Only the lines from the one containing "fornecendo subsídio e tutoriais para" through the final line of the entries below are wanted, each copied exactly.

[[ Data provided open ]]

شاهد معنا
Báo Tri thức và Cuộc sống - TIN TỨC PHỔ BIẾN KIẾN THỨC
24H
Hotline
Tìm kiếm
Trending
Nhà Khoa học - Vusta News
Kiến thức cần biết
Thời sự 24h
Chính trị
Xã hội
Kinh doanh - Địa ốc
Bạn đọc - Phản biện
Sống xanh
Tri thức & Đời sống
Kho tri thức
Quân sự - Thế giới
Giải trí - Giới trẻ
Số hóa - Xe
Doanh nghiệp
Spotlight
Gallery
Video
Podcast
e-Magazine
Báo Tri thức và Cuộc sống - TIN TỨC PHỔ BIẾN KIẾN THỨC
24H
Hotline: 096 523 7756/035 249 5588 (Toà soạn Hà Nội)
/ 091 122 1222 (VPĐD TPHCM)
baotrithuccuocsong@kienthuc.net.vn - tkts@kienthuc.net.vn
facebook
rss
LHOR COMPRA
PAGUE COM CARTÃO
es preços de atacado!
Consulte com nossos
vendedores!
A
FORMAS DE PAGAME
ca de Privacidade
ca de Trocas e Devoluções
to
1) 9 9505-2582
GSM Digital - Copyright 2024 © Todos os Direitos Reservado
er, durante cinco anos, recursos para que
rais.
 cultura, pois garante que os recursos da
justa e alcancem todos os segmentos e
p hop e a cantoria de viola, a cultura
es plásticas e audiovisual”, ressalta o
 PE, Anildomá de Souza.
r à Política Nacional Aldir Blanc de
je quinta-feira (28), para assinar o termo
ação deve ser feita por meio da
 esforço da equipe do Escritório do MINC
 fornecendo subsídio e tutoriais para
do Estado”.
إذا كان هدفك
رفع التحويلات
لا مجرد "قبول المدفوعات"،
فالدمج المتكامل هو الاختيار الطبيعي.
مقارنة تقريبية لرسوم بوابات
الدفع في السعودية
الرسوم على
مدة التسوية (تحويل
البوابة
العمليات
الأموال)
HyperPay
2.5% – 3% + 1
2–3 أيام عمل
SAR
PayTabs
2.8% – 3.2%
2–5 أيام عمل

[[ Data provided closed ]]

Output of the task
 fornecendo subsídio e tutoriais para
do Estado”.
إذا كان هدفك
رفع التحويلات
لا مجرد "قبول المدفوعات"،
فالدمج المتكامل هو الاختيار الطبيعي.
مقارنة تقريبية لرسوم بوابات
الدفع في السعودية
الرسوم على
مدة التسوية (تحويل
البوابة
العمليات
الأموال)
HyperPay
2.5% – 3% + 1
2–3 أيام عمل
SAR
PayTabs
2.8% – 3.2%
2–5 أيام عمل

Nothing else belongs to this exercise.